You're always working on material at the edge of your knowledge. After 2-3 weeks of consistent practice, psychology concepts become automatic rather than effortful to recall.
Daily Study Steps
- Generate flashcards using FluentFlash AI or create them manually from your notes
- Study 15-20 new cards per day, plus scheduled reviews
- Use multiple study modes (flip, multiple choice, written) to strengthen recall
- Track your progress and identify weak topics for focused review
- Review consistently. Daily practice beats marathon sessions
- 1
Generate flashcards using FluentFlash AI or create them manually from your notes
- 2
Study 15-20 new cards per day, plus scheduled reviews
- 3
Use multiple study modes (flip, multiple choice, written) to strengthen recall
- 4
Track your progress and identify weak topics for focused review
- 5
Review consistently, daily practice beats marathon sessions
Why Flashcards Work Better Than Other Study Methods for psychology
Flashcards aren't just for vocabulary. They're one of the most research-backed study tools for any subject, including psychology. The reason comes down to how memory works.

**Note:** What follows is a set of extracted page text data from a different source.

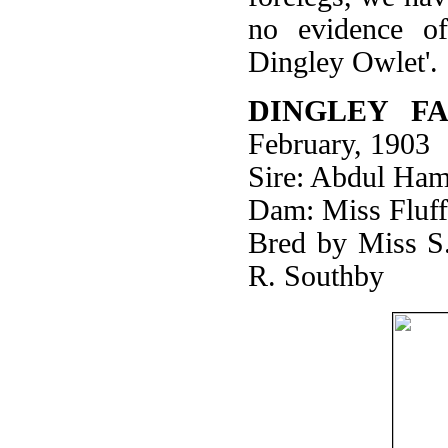
no evidence o
Dingley Owlet'.
DINGLEY FA
February, 1903
Sire: Abdul Ham
Dam: Miss Fluff
Bred by Miss S
R. Southby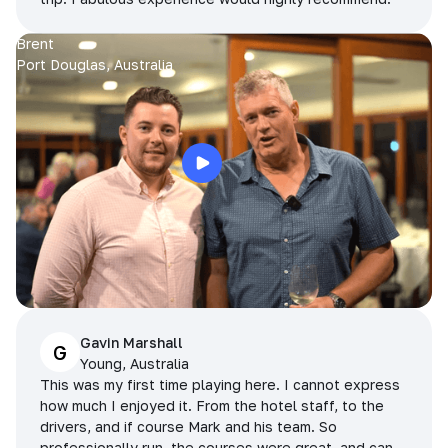
Brent
Port Douglas, Australia
Gavin Marshall
G
Young, Australia
This was my first time playing here. I cannot express
how much I enjoyed it. From the hotel staff, to the
drivers, and if course Mark and his team. So
professionally run, the courses were great, and can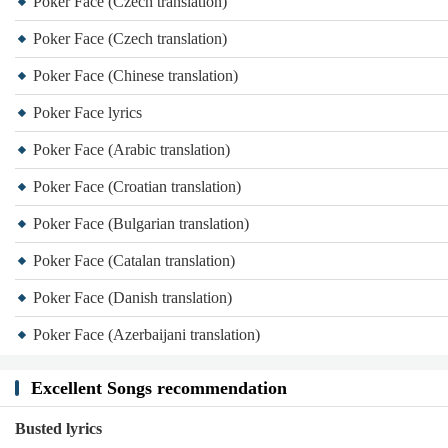
Poker Face (Czech translation)
Poker Face (Czech translation)
Poker Face (Chinese translation)
Poker Face lyrics
Poker Face (Arabic translation)
Poker Face (Croatian translation)
Poker Face (Bulgarian translation)
Poker Face (Catalan translation)
Poker Face (Danish translation)
Poker Face (Azerbaijani translation)
Excellent Songs recommendation
Busted lyrics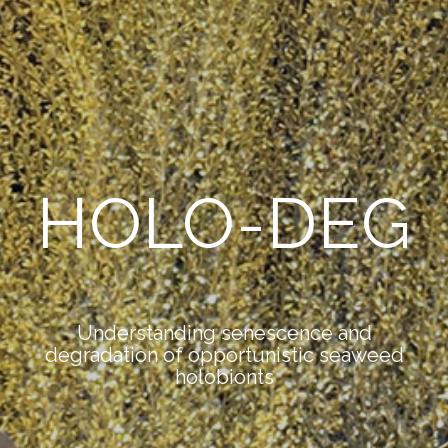
HOLO-DEG
Understanding senescence and
degradation of opportunistic seaweed
holobionts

When you read a textbook passage, your brain stores information in short-term memory. Without retrieval practice, it fades within hours. Flashcards force retrieval, which transfers information from short-term to long-term memory.
The Testing Effect
The testing effect is documented in hundreds of peer-reviewed studies. Students who study with flashcards consistently outperform those who re-read by 30-60% on delayed tests.
This isn't because flashcards contain more information. It's because retrieval strengthens neural pathways in ways that passive exposure cannot. Every time you successfully recall a psychology concept from a flashcard, you make that concept easier to recall next time.
FSRS Spaced Repetition Advantage
FluentFlash amplifies the testing effect with the FSRS algorithm, a modern spaced repetition system. It schedules reviews at mathematically-optimal intervals based on your actual performance.
Cards you find easy get pushed further into the future. Cards you struggle with come back sooner. Over time, this builds remarkable retention with minimal time investment.
Students using FSRS-based systems typically retain 85-95% of material after 30 days. This compares to roughly 20% retention from passive review alone. That's a 4-5x improvement in learning efficiency.